2006/5/2, Ralf Udo Weisser <[EMAIL PROTECTED]>:
Hallo Robert,
thanks for your commentaries. You are right. I didn't pasted the complete
SQL-statement. The correct one is:
SELECT
COUNT("ID") AS REQUESTCOUNT,
"SESSIONID" AS SESSIONID,
MIN("PSESSIONID") AS PSESSIONID,
MAX("PORTALID") AS PORTALID,
MIN("MEDIUM") AS MEDIUM,
MAX("MEDIUMNO") AS MEDIUMNO,
MIN("CREATIONDATE") AS CREATIONDATE,
"HOST" AS HOST,
MAX("COOKIEAGE") AS COOKIEAGE,
MIN("ID") AS FIRSTID,
MAX("ID") AS LASTID,
(NUM(MIN("CREATIONDATE") ) DIV 10000000000) AS DATEREF,
MIN("IPADDRESS") AS IPADDRESS
FROM "MAIN"."REQUEST"
GROUP BY "SESSIONID", "HOST"
This statement is the fist one of a process for the aggragation. In the
second step I aggragate this data again. But I need this value/ informations
before I can aggragate it. In addition I need the informations of this
statement/ table, if I want to make a sophisticated analyses. So if i use
only a view for this analyse, I worry about the response time.
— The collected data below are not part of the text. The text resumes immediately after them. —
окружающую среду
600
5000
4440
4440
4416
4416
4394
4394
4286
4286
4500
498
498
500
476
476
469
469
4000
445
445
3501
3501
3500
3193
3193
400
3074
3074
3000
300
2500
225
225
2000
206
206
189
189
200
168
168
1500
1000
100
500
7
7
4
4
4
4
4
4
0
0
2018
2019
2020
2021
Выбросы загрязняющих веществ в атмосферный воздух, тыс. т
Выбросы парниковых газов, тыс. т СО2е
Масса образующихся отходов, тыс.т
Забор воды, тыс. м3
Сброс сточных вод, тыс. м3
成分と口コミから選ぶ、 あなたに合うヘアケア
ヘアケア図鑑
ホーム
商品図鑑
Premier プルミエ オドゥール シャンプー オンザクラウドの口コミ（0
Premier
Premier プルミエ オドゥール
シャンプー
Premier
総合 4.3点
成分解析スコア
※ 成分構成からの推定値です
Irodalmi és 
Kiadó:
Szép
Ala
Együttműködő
I think the
view-select-statement is nearly so slow as this insert-select.
That depends on what queries you run against the aggregate data. If
you just select few rows with a filter on SESSION and / or HOST and
have a proper index in place then the overhead of copying is almost
certainly higher than what you pay for queries. If, on the other
hand, you query all the data (or a high percentage) again and again
then the copy might be a better way to go; but that's not guaranteed
as you still go though a lot of data then as you said your aggregation
does not reduce the volume much.
On the other
hand I make a incrementel update, so that I haven't to do this Insert
alldays but from time to time I have to.
Can you reduce the scope of the insert to just insert new data into
the summary table?
So I think there is only a special parameter, which slows down this process
especially because of the minimal cpu load.
The parameter you are talking about is most likely your IO subsystem.
Low CPU with DB typically means that it's IO bound. Look at your
disks' performance statistics and you'll see what I mean (perfmon on
Win, vmstat on Linux).
Moreover the incrementel update
is fast, but if the data volume is getting bigger the total process gets
very slow.
No surprise given the volume of data you shift around.